◆ PROVIDED INFORMATION
* * * *

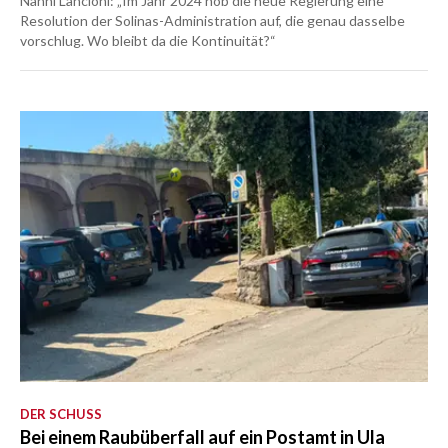
Nanni Lancioni: „Im Jahr 2024 hob die neue Regierung eine
Resolution der Solinas-Administration auf, die genau dasselbe
vorschlug. Wo bleibt da die Kontinuität?“
DER SCHUSS
Bei einem Raubüberfall auf ein Postamt in Ula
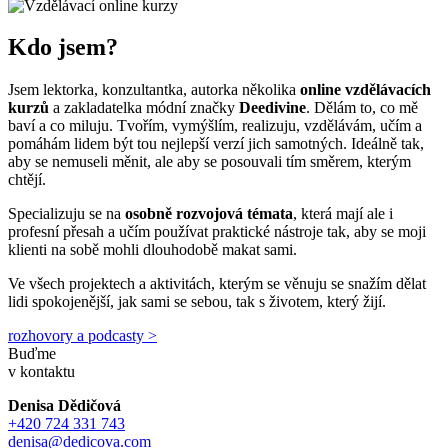
Kdo jsem?
Jsem lektorka, konzultantka, autorka několika
online vzdělávacích
kurzů
a zakladatelka módní značky
Deedivine
. Dělám to, co mě
baví a co miluju. Tvořím, vymýšlím, realizuju, vzdělávám, učím a
pomáhám lidem být tou nejlepší verzí jich samotných. Ideálně tak,
aby se nemuseli měnit, ale aby se posouvali tím směrem, kterým
chtějí.
Specializuju se na
osobně rozvojová témata
, která mají ale i
profesní přesah a učím používat praktické nástroje tak, aby se moji
klienti na sobě mohli dlouhodobě makat sami.
Ve všech projektech a aktivitách, kterým se věnuju se snažím dělat
lidi spokojenější, jak sami se sebou, tak s životem, který žijí.
rozhovory a podcasty
>
Buďme
v kontaktu
Denisa Dědičová
+420 724 331 743
denisa@dedicova.com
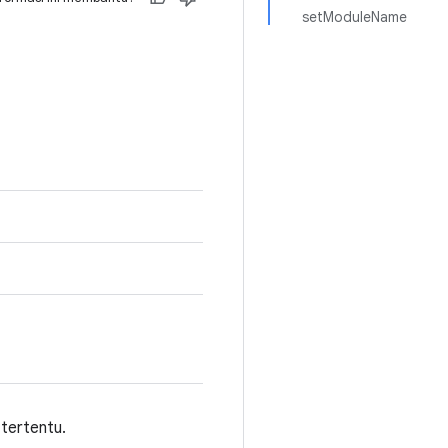
setModuleName
 tertentu.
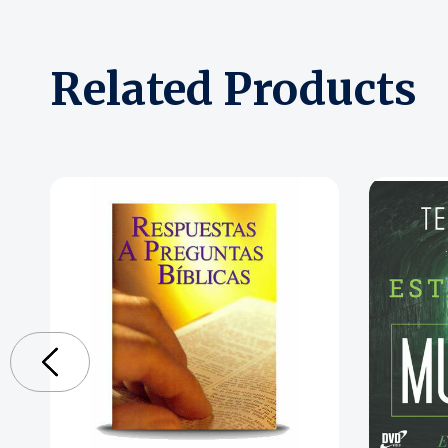
Related Products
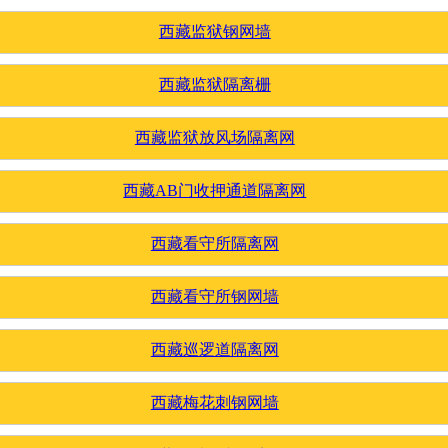
西藏监狱钢网墙
西藏监狱隔离栅
西藏监狱放风场隔离网
西藏AB门收押通道隔离网
西藏看守所隔离网
西藏看守所钢网墙
西藏巡逻道隔离网
西藏梅花刺钢网墙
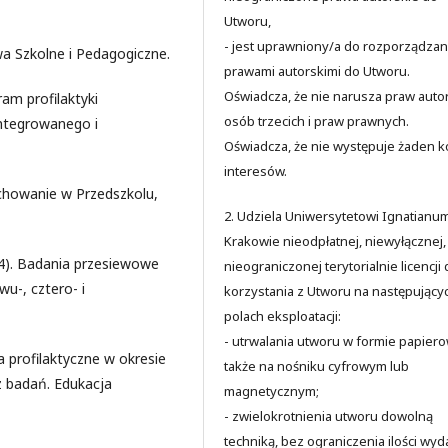
Utworu,
- jest uprawniony/a do rozporządzan
wa Szkolne i Pedagogiczne.
prawami autorskimi do Utworu.
Oświadcza, że nie narusza praw auto
am profilaktyki
osób trzecich i praw prawnych.
zintegrowanego i
Oświadcza, że nie występuje żaden ko
interesów.
ychowanie w Przedszkolu,
2. Udziela Uniwersytetowi Ignatianu
Krakowie nieodpłatnej, niewyłącznej,
004). Badania przesiewowe
nieograniczonej terytorialnie licencji
u-, cztero- i
korzystania z Utworu na następujący
polach eksploatacji:
- utrwalania utworu w formie papiero
a profilaktyczne w okresie
także na nośniku cyfrowym lub
z badań. Edukacja
magnetycznym;
- zwielokrotnienia utworu dowolną
techniką, bez ograniczenia ilości wyd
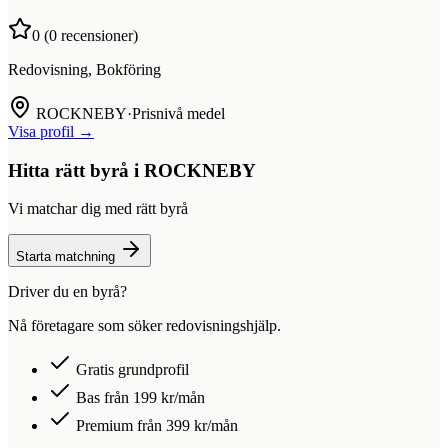
0
(
0
recensioner)
Redovisning, Bokföring
ROCKNEBY
·
Prisnivå medel
Visa profil →
Hitta rätt byrå i
ROCKNEBY
Vi matchar dig med rätt byrå
Starta matchning
Driver du en byrå?
Nå företagare som söker redovisningshjälp.
Gratis grundprofil
Bas från 199 kr/mån
Premium från 399 kr/mån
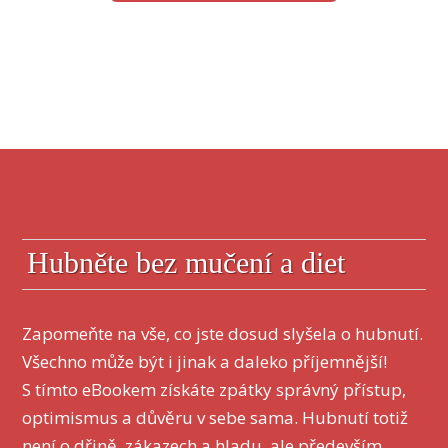
Hubněte bez mučení a diet
Zapomeňte na vše, co jste dosud slyšela o hubnutí.
Všechno může být i jinak a daleko příjemnější!
S tímto eBookem získáte zpátky správný přístup,
optimismus a důvěru v sebe sama. Hubnutí totiž
není o dřině, zákazech a hladu, ale především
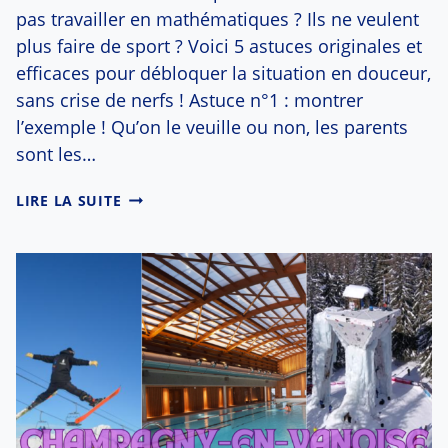
pas travailler en mathématiques ? Ils ne veulent
plus faire de sport ? Voici 5 astuces originales et
efficaces pour débloquer la situation en douceur,
sans crise de nerfs ! Astuce n°1 : montrer
l’exemple ! Qu’on le veuille ou non, les parents
sont les…
LES
LIRE LA SUITE
5
ASTUCES
EFFICACES
POUR
MOTIVER
SES
ENFANTS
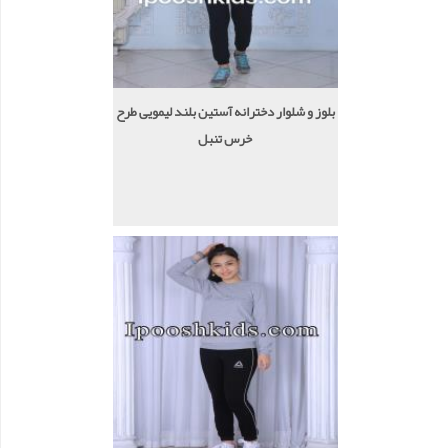
بلوز و شلوار دخترانه آستین بلند لیمویی طرح
خرس تنبل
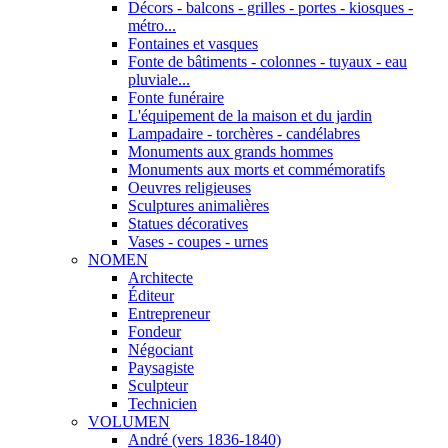
Décors - balcons - grilles - portes - kiosques -
métro...
Fontaines et vasques
Fonte de bâtiments - colonnes - tuyaux - eau
pluviale...
Fonte funéraire
L'équipement de la maison et du jardin
Lampadaire - torchères - candélabres
Monuments aux grands hommes
Monuments aux morts et commémoratifs
Oeuvres religieuses
Sculptures animalières
Statues décoratives
Vases - coupes - urnes
NOMEN
Architecte
Éditeur
Entrepreneur
Fondeur
Négociant
Paysagiste
Sculpteur
Technicien
VOLUMEN
André (vers 1836-1840)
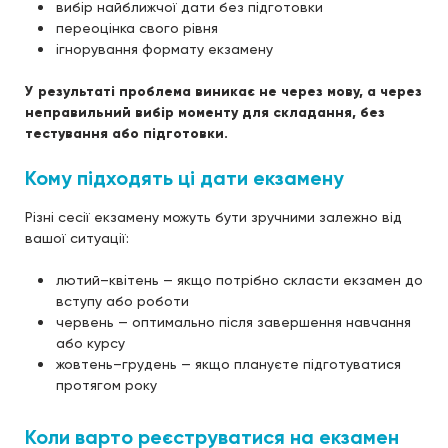
вибір найближчої дати без підготовки
переоцінка свого рівня
ігнорування формату екзамену
У результаті проблема виникає не через мову, а через
неправильний вибір моменту для складання, без
тестування або підготовки.
Кому підходять ці дати екзамену
Різні сесії екзамену можуть бути зручними залежно від
вашої ситуації:
лютий–квітень — якщо потрібно скласти екзамен до
вступу або роботи
червень — оптимально після завершення навчання
або курсу
жовтень–грудень — якщо плануєте підготуватися
протягом року
Коли варто реєструватися на екзамен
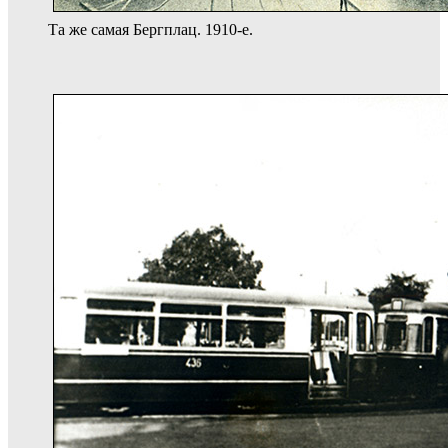
Та же самая Бергплац. 1910-е.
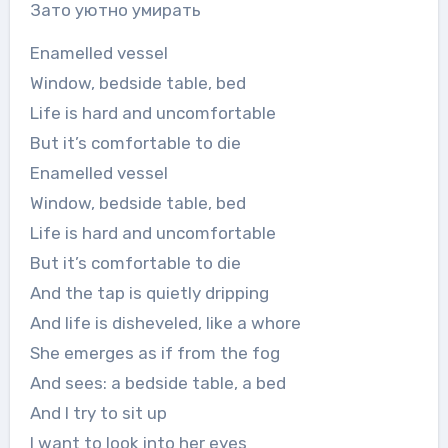
Зато уютно умирать
Enamelled vessel
Window, bedside table, bed
Life is hard and uncomfortable
But it’s comfortable to die
Enamelled vessel
Window, bedside table, bed
Life is hard and uncomfortable
But it’s comfortable to die
And the tap is quietly dripping
And life is disheveled, like a whore
She emerges as if from the fog
And sees: a bedside table, a bed
And I try to sit up
I want to look into her eyes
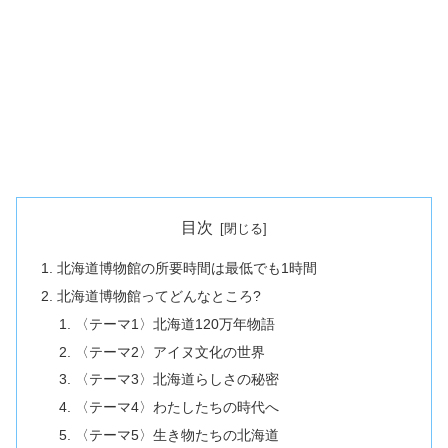
目次
北海道博物館の所要時間は最低でも1時間
北海道博物館ってどんなところ?
〈テーマ1〉北海道120万年物語
〈テーマ2〉アイヌ文化の世界
〈テーマ3〉北海道らしさの秘密
〈テーマ4〉わたしたちの時代へ
〈テーマ5〉生き物たちの北海道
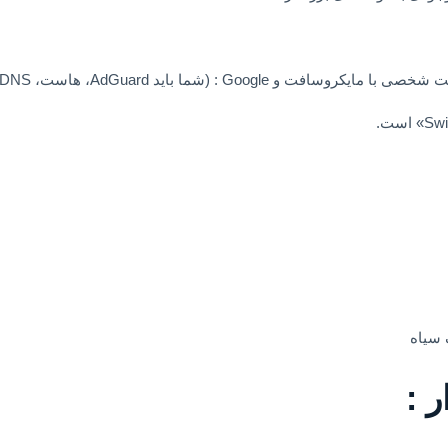
(شما باید AdGuard، هاست، DNS و غیره را غیرفعال کنید)
ر :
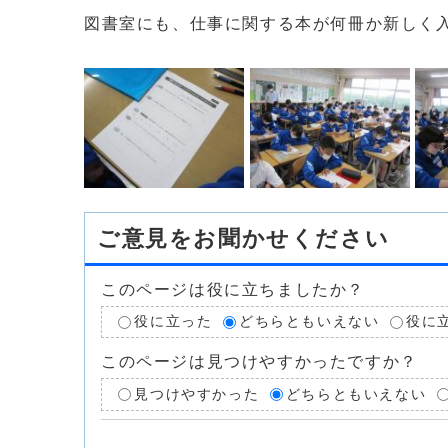
図書室にも、仕事に関する本が何冊か新しく
ご意見をお聞かせください
このページは役に立ちましたか？
役に立った
どちらともいえない
役に
このページは見つけやすかったですか？
見つけやすかった
どちらともいえない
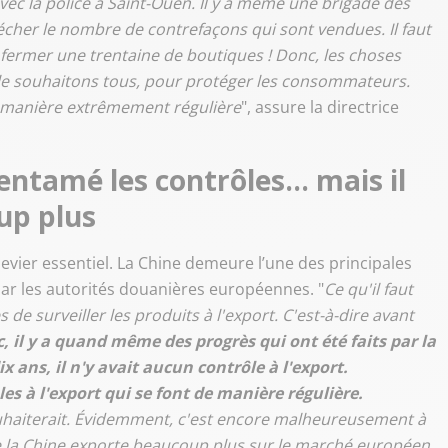
ec la police à Saint-Ouen. Il y a même une brigade des
écher le nombre de contrefaçons qui sont vendues. Il faut
 fermer une trentaine de boutiques ! Donc, les choses
le souhaitons tous, pour protéger les consommateurs.
e manière extrêmement régulière
", assure la directrice
 entamé les contrôles… mais il
up plus
levier essentiel. La Chine demeure l’une des principales
par les autorités douanières européennes. "
Ce qu'il faut
s de surveiller les produits à l'export. C'est-à-dire avant
, il y a quand même des progrès qui ont été faits par la
dix ans, il n'y avait aucun contrôle à l'export.
s à l'export qui se font de manière régulière.
uhaiterait. Évidemment, c'est encore malheureusement à
ue la Chine exporte beaucoup plus sur le marché européen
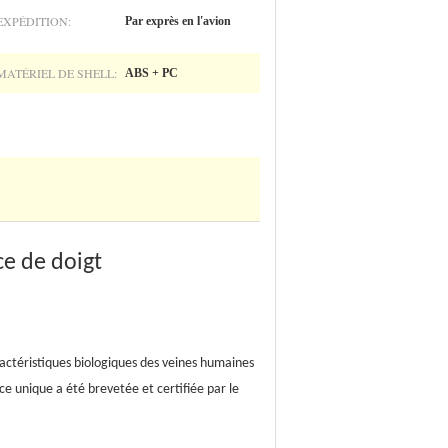
EXPÉDITION:
Par exprès en l'avion
MATÉRIEL DE SHELL:
ABS + PC
ce de doigt
actéristiques biologiques des veines humaines
ace unique a été brevetée et certifiée par le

* * * *

◆ ASSIGNED TASK
Every line above that carries the string "sami" should be copied.

◆ YOUR SOLUTION
klienti na sobě mohli dlouhodobě makat sami.
lidi spokojenější, jak sami se sebou, tak s životem, který žijí.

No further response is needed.